Summary information and primary citation
- PDB-id
- 4y0f; SNAP-derived features in text and JSON formats;
DNAproDB
- Class
- DNA binding protein-DNA
- Method
- X-ray (2.648 Å)
- Summary
- Crystal structure of human tdp-43 rrm1 domain in complex with an unmodified single-stranded DNA
- Reference
- Chiang CH, Grauffel C, Wu LS, Kuo PH, Doudeva LG, Lim C, Shen CK, Yuan HS (2016): "Structural analysis of disease-related TDP-43 D169G mutation: linking enhanced stability and caspase cleavage efficiency to protein accumulation." Sci Rep, 6, 21581. doi: 10.1038/srep21581.
- Abstract
- The RNA-binding protein TDP-43 forms intracellular inclusions in amyotrophic lateral sclerosis (ALS). While TDP-43 mutations have been identified in ALS patients, how these mutations are linked to ALS remains unclear. Here we examined the biophysical properties of six ALS-linked TDP-43 mutants and found that one of the mutants, D169G, had higher thermal stability than wild-type TDP-43 and that it was cleaved by caspase 3 more efficiently, producing increased levels of the C-terminal 35 kD fragments (TDP-35) in vitro and in neuroblastoma cells. The crystal structure of the TDP-43 RRM1 domain containing the D169G mutation in complex with DNA along with molecular dynamics simulations reveal that the D169G mutation induces a local conformational change in a β turn and increases the hydrophobic interactions in the RRM1 core, thus enhancing the thermal stability of the RRM1 domain.
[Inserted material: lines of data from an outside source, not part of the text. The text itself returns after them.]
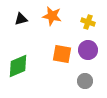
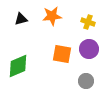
orange star: rotated 18 degrees counterclockwise
purple circle: moved 1 px right, 1 px up
gray circle: moved 1 px right
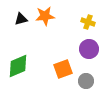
orange star: moved 7 px left
orange square: moved 1 px right, 15 px down; rotated 30 degrees counterclockwise
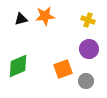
yellow cross: moved 2 px up
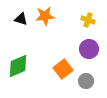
black triangle: rotated 32 degrees clockwise
orange square: rotated 18 degrees counterclockwise
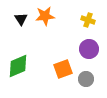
black triangle: rotated 40 degrees clockwise
orange square: rotated 18 degrees clockwise
gray circle: moved 2 px up
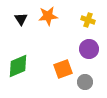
orange star: moved 3 px right
gray circle: moved 1 px left, 3 px down
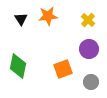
yellow cross: rotated 24 degrees clockwise
green diamond: rotated 55 degrees counterclockwise
gray circle: moved 6 px right
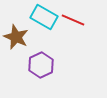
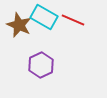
brown star: moved 3 px right, 12 px up
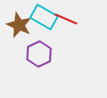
red line: moved 7 px left, 1 px up
purple hexagon: moved 2 px left, 11 px up
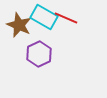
red line: moved 1 px up
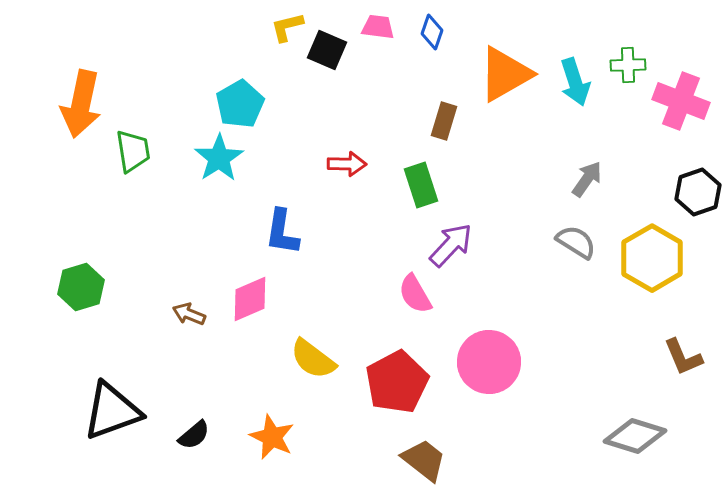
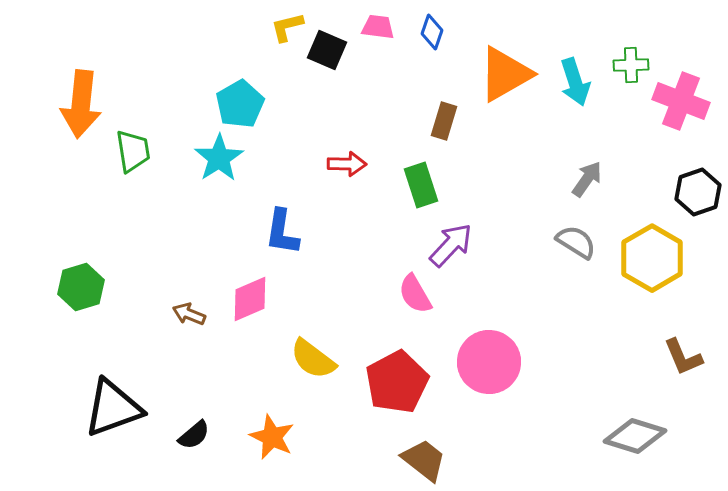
green cross: moved 3 px right
orange arrow: rotated 6 degrees counterclockwise
black triangle: moved 1 px right, 3 px up
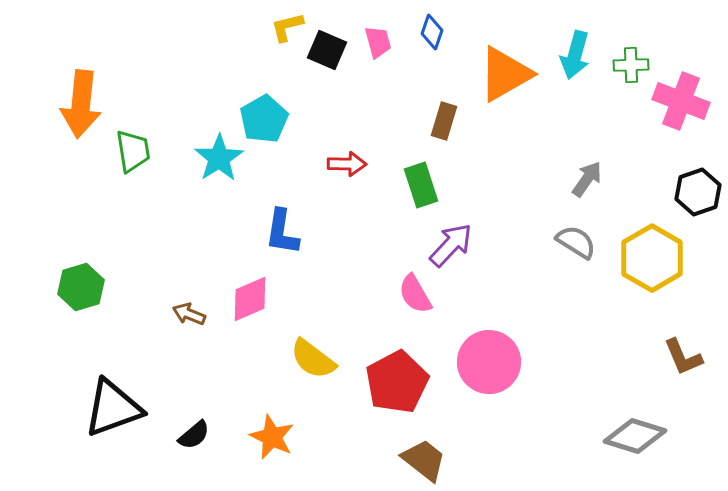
pink trapezoid: moved 15 px down; rotated 68 degrees clockwise
cyan arrow: moved 27 px up; rotated 33 degrees clockwise
cyan pentagon: moved 24 px right, 15 px down
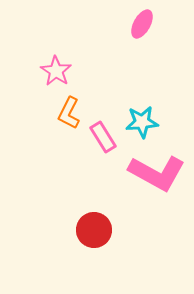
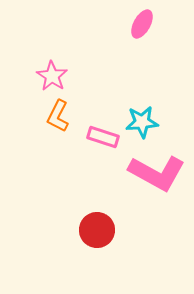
pink star: moved 4 px left, 5 px down
orange L-shape: moved 11 px left, 3 px down
pink rectangle: rotated 40 degrees counterclockwise
red circle: moved 3 px right
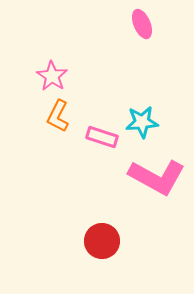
pink ellipse: rotated 52 degrees counterclockwise
pink rectangle: moved 1 px left
pink L-shape: moved 4 px down
red circle: moved 5 px right, 11 px down
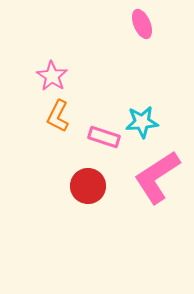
pink rectangle: moved 2 px right
pink L-shape: rotated 118 degrees clockwise
red circle: moved 14 px left, 55 px up
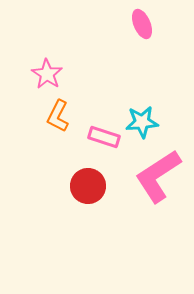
pink star: moved 5 px left, 2 px up
pink L-shape: moved 1 px right, 1 px up
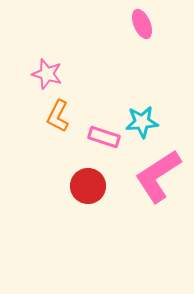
pink star: rotated 16 degrees counterclockwise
Our results provide the first crystal structure of TDP-43 containing a disease-linked D169G mutation and a disease-related mechanism showing that D169G mutant is more susceptible to proteolytic cleavage by caspase 3 into the pathogenic C-terminal 35-kD fragments due to its increased stability in the RRM1 domain. Modulation of TDP-43 stability and caspase cleavage efficiency could present an avenue for prevention and treatment of TDP-43-linked neurodegeneration.